[RECORD EXTRACTS]

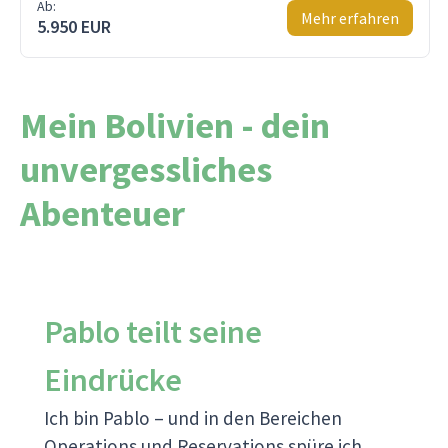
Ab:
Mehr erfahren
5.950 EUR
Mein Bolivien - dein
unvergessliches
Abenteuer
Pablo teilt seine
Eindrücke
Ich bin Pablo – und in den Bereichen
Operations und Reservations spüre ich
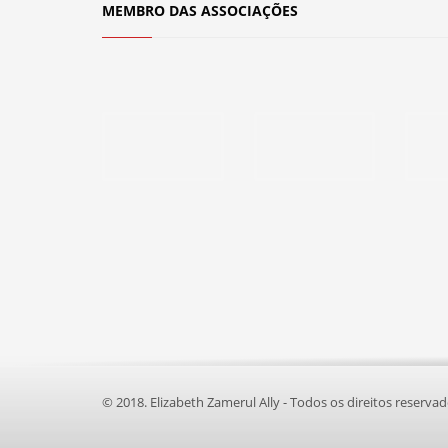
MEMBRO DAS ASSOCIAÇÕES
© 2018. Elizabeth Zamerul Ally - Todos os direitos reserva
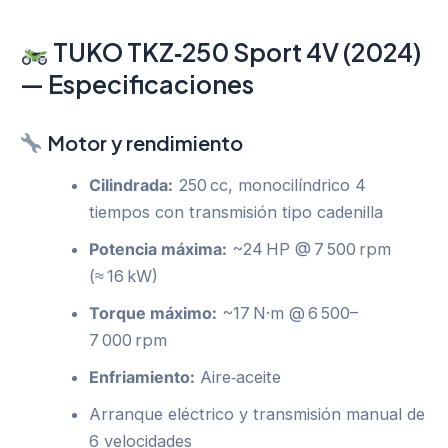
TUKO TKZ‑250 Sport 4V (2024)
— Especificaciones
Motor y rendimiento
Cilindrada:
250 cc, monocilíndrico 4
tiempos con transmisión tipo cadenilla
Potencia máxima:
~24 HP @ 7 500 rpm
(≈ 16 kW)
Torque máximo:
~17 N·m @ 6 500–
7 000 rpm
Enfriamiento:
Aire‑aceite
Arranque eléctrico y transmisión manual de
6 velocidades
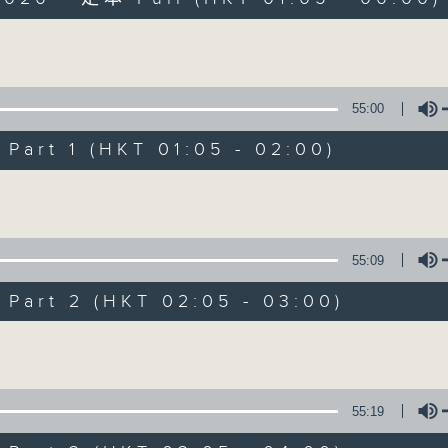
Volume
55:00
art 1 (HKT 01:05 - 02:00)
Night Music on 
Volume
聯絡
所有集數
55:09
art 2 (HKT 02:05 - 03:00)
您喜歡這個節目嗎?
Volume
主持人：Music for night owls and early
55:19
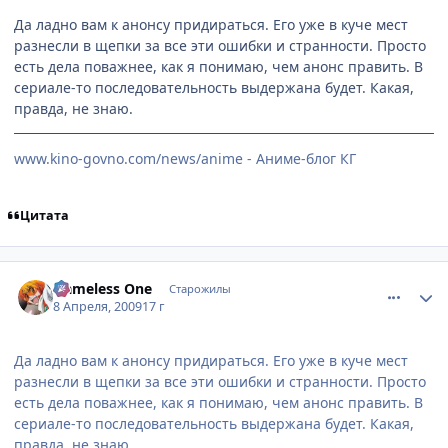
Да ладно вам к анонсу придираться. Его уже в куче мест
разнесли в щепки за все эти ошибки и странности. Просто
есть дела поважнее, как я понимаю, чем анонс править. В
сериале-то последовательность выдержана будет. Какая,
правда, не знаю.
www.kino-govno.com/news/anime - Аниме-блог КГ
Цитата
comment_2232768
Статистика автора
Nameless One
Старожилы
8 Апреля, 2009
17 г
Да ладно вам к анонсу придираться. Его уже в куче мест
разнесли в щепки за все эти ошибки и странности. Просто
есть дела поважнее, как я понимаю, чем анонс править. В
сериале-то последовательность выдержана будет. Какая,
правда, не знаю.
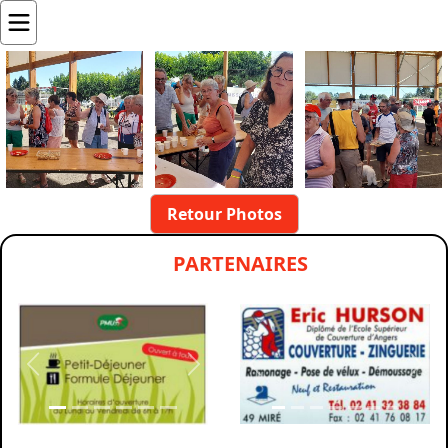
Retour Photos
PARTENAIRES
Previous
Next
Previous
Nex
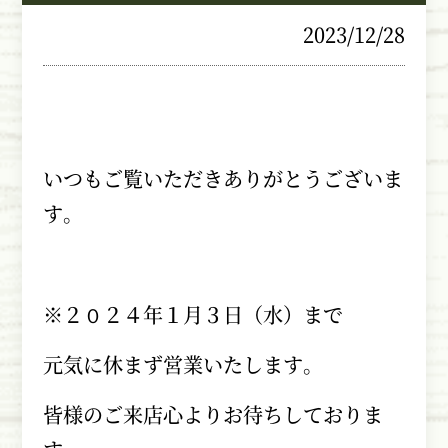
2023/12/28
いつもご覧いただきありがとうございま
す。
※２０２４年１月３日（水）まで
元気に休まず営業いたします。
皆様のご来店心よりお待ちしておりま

[/RECORD EXTRACTS]
[RECORD EXTRACTS]

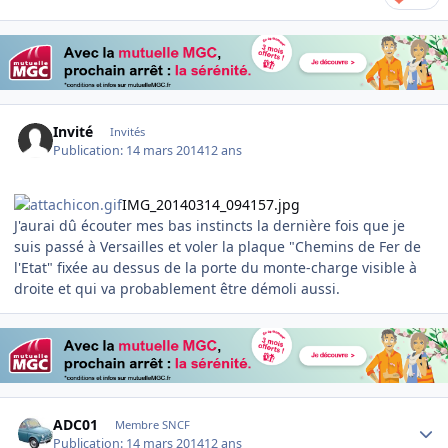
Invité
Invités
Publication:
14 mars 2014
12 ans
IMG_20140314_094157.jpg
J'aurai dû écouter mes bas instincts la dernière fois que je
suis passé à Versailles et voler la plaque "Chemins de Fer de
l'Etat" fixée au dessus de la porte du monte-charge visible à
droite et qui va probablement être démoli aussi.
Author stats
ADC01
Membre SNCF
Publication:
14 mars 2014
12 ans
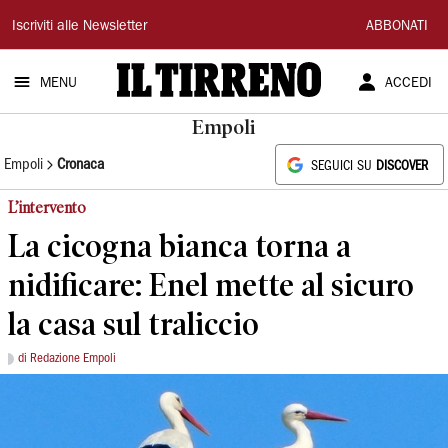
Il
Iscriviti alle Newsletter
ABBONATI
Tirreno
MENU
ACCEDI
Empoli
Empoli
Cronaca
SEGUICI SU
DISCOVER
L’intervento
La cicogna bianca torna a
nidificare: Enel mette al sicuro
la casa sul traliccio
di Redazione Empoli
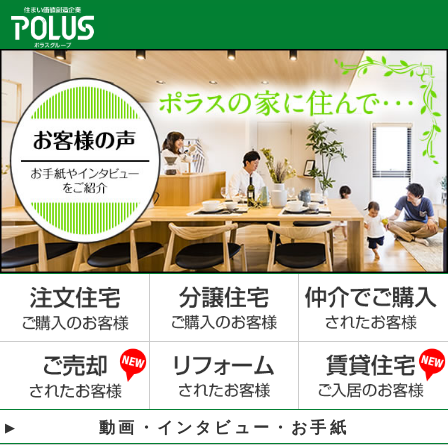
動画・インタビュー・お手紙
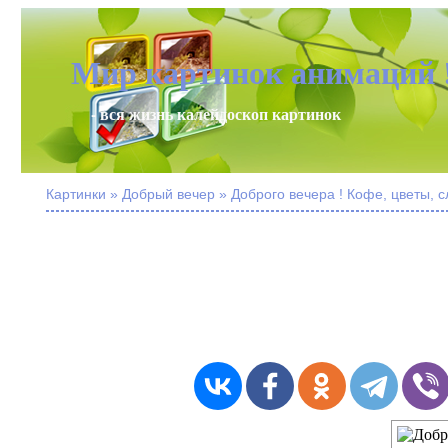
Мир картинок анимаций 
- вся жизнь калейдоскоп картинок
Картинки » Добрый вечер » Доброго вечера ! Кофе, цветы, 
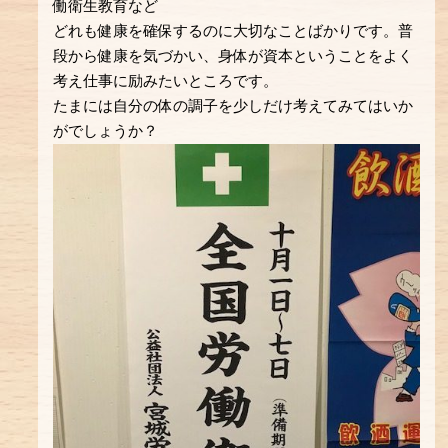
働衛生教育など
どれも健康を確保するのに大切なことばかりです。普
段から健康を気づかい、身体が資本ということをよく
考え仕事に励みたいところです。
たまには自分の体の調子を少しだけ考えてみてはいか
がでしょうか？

[/RECORD EXTRACTS]
[RECORD EXTRACTS]

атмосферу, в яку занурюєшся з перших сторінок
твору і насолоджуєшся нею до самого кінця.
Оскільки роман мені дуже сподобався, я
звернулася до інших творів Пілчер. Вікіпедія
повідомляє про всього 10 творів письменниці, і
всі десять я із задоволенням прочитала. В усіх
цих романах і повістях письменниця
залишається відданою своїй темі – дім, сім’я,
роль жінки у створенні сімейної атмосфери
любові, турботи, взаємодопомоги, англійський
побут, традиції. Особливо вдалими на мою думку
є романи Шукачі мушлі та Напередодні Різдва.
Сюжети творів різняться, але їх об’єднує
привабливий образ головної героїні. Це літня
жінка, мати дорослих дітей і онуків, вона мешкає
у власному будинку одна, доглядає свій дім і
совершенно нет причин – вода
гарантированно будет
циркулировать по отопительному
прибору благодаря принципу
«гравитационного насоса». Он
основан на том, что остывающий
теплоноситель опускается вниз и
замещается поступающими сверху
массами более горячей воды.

[/RECORD EXTRACTS]

WORK TO COMPLETE
The expected answer is a copy of each line above containing "Music".

EXPECTED ANSWER
Night Music on 
主持人：Music for night owls and early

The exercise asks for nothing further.